Oral Tue, Jul 7, 2026 • 6:00 PM – 6:15 PM PDT HALL B2

Mitigating Reward Hacking in RLHF via Bayesian Non-negative Reward Modeling

Zhibin Duan ⋅ Guowei Rong ⋅ Zhuo Li ⋅ Bo Chen ⋅ Mingyuan Zhou ⋅ Dandan Guo

Abstract

Reward models learned from human preferences are central to aligning large language models (LLMs) via reinforcement learning from human feedback, yet they are often vulnerable to reward hacking due to noisy annotations and systematic biases such as response length or style. We propose Bayesian Non-Negative Reward Model (BNRM), a principled reward modeling framework that integrates non-negative factor analysis into Bradley–Terry (BT) preference model.BNRM represents rewards through a sparse, non-negative latent factor generative process that operates at two complementary levels: instance-specific latent variables induce disentangled reward representations, while sparsity over global latent factors acts as an implicit debiasing mechanism that suppresses spurious correlations. Together, this disentanglement-then-debiasing structure enables robust uncertainty-aware reward learning. To scale BNRM to modern LLMs, we develop an amortized variational inference network conditioned on deep model representations, allowing efficient end-to-end training. Extensive empirical results demonstrate that BNRM substantially mitigates reward over-optimization, improves robustness under distribution shifts, and yields more interpretable reward decompositions than strong baselines.

Lay Summary

Reward models trained from human preferences play a key role in aligning large language models (LLMs), but they can be misled by noisy labels and superficial patterns such as response length or writing style. In this work, we ask how to build reward models that are more robust, more interpretable, and less likely to be “hacked” by these spurious cues.
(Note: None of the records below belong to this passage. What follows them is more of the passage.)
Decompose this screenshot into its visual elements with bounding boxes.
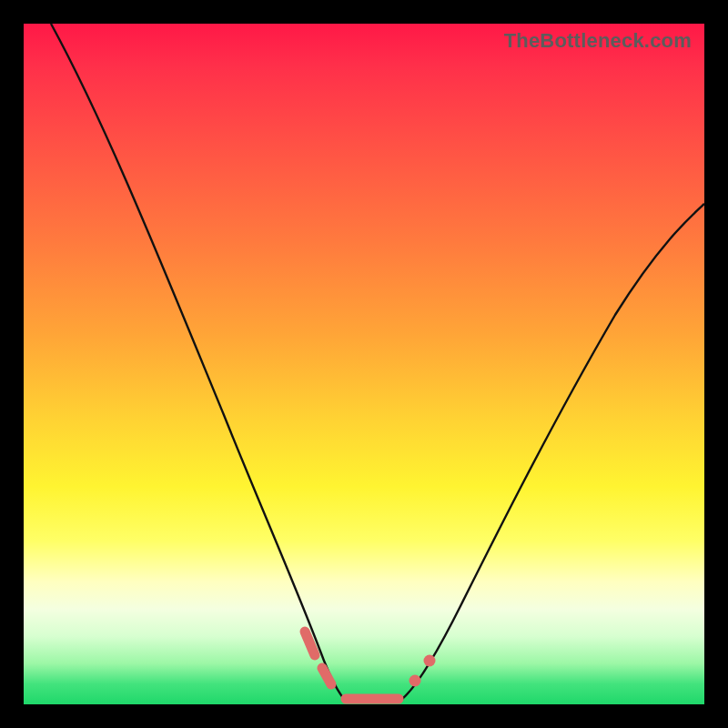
curve-layer [24, 24, 704, 704]
bead-right-upper [424, 655, 436, 667]
bead-left-lower [322, 668, 331, 684]
chart-frame: TheBottleneck.com [0, 0, 728, 728]
plot-area: TheBottleneck.com [24, 24, 704, 704]
curve-left-branch [51, 24, 344, 699]
bead-right-lower [410, 675, 421, 687]
curve-right-branch [402, 204, 704, 699]
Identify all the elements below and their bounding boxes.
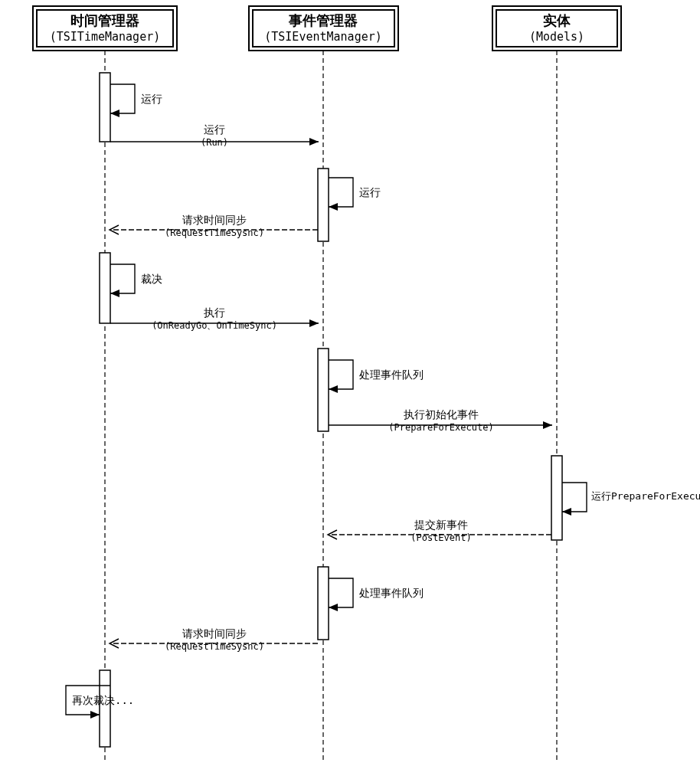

We introduce Bayesian Non-Negative Reward Model (BNRM), a new framework that combines preference learning with sparse non-negative latent factor modeling. The model first separates the reward signal into instance-specific latent components, helping it represent different sources of preference in a disentangled way. It then uses sparsity over global latent factors to automatically suppress misleading correlations and reduce bias. This two-stage design, disentangling first and debiasing second, also provides uncertainty-aware reward learning. To make the method practical for modern LLMs, we develop an efficient amortized inference network that can be trained end-to-end. Experiments show that BNRM is more resistant to reward over-optimization, works better under distribution shifts, and produces more interpretable reward structures than strong baseline methods.